Each of the six women who Robert William Pickton murdered has a story.

Thousands of pieces of evidence seized in the case tell a story as well.

There are even the words of Pickton himself, a self-professed simple man, a pig farmer, who suddenly found himself infamous.

But even though the jury heard all of these stories during Pickton's year-long trial, they are not the full story of his crimes.

The jury was warned the case was like a horror movie, but they only got the edited version.

What happened to the other 20 women he was charged with killing couldn't be shared at the trial.

Nor could the story of the one who got away.

Pickton's conviction on six counts of second-degree murder has now been upheld by the Supreme Court and the remaining 20 charges have been stayed.

The publication bans on evidence from his preliminary hearing have been lifted, though some restrictions remain in place about arguments jurors never heard.

"Justice (James) Williams said to the jury before they went out that they were in the best position of anybody to know the truth," RCMP Inspector Don Adam said to reporters on the day of the verdict.

Adam was lead investigator on the case.

"For the people who actually sat there through all of this, did you actually believe that? I don't think so. I think the people who heard the most were in the best position."

This is what those people heard.

Bones and blood for all of the six women were discovered scattered around the farm.

Jurors saw photos of the severed heads of Mona Wilson, Sereena Abotsway and Andrea Josebury in buckets.

But they didn't hear that alongside those buckets in the freezer was packaged meat with traces of human DNA.

The meat had been processed for human consumption.

"It's very disturbing to think about, but (there is) the possibility of some cross-contamination," B.C.'s Provincial Health Officer Dr. Perry Kendall testified during the preliminary hearings.

"But the degree of it, or when or how much, we really don't know."

The DNA matched two of the other women Pickton was charged with killing, Cindy Feliks and Inga Hall.

Hall's DNA was also found on a clump of hair in Pickton's slaughterhouse, while the bone of a third woman, Wendy Crawford, was found in a manure cistern near the slaughterhouse.

But because the evidence wasn't similar enough to the six cases brought at the first trial, the judge said the jury couldn't know about any of it.

The jurors did hear testimony from Andrew Bellwood, who told the jury that Pickton had once described to him how he would grab handcuffs from under his mattress, restrain a woman from behind, strangle her and take her to his slaughterhouse to be butchered.

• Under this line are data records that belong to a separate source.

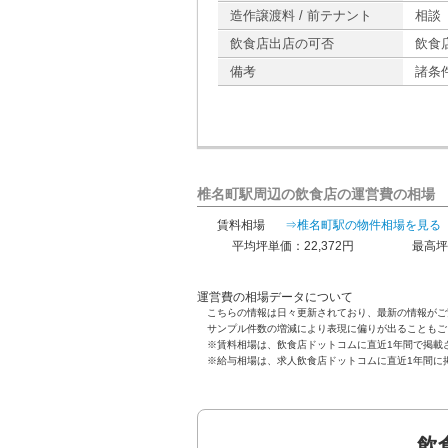
造作譲渡料 / 前テナント
相談
飲食店出店の可否
飲食
備考
諸条
椎名町駅周辺の飲食店の運営費の相場
賃料相場
⇒椎名町駅の物件相場を見る
平均坪単価：22,372円
最高坪
運営費の相場データについて
こちらの情報は日々更新されており、最新の情報がご
サンプル件数の増減により表現に偏りが出ることもご
※賃料相場は、飲食店ドットコムに直近1年間で掲載
※給与相場は、求人飲食店ドットコムに直近1年間に
飲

What they weren't told is that there was someone else who could potentially corroborate the story.

In 1997, a woman got into Pickton's car and went out with him to the farm in Port Coquitlam in exchange for $100.

She testified at Pickton's preliminary hearing that after they had sex, he came up behind her and slipped a handcuff onto one of her wrists.

She grabbed a knife and slashed him across the neck and arm before bolting out of the house and down the road.

The woman, whose name remains banned from publication, was taken to hospital by a couple driving down the road adjacent to the property.

She was still holding the knife and the handcuff was still on her wrist.

Pickton arrived later at the same hospital and a key was found in his clothes. It matched the woman's handcuff.

Pickton's clothes were seized. He was later charged with attempted murder, but the charges were stayed.

It was later discovered that on his seized clothes was the DNA of two other women he was charged with killing: Cara Ellis and Andrea Borhaven.

The woman's story was never told at trial.

Jurors did hear about Pickton's use of handcuffs when they heard that Brenda Wolfe's DNA was found on a set of handcuff keys in the farm.

She was one of the six Pickton went on trial for killing.

Pickton was convicted of killing Wilson, Wolfe, Abotsway, Joesbury, Georgina Papin and Marnie Frey.

The jury didn't find him guilty of first-degree murder, but second-degree, suggesting there was some doubt about whether Pickton had planned the crimes.

After their verdict was revealed, Adam suggested it was because they didn't have the full story.

What would happen, he wondered, when the day came and all that the public didn't know was laid bare.

"I believe we let them down," Adam said. "Haven't we betrayed them?"

Pickton, who turns 61 in October, is serving a life sentence in prison, with no possibility of parole for 25 years.

He was also charged in the deaths of Diane Rock, Kerry Koski, Debra Lynne Jones, Tiffany Drew, Angela Jardine, Diana Melnick, Jacqueline McDonell, Heather Bottomley, Jennifer Furminger, Helen Hallmark, Patricia Johnson, Heather Chinnock, Tanya Holyk and Sherry Irving.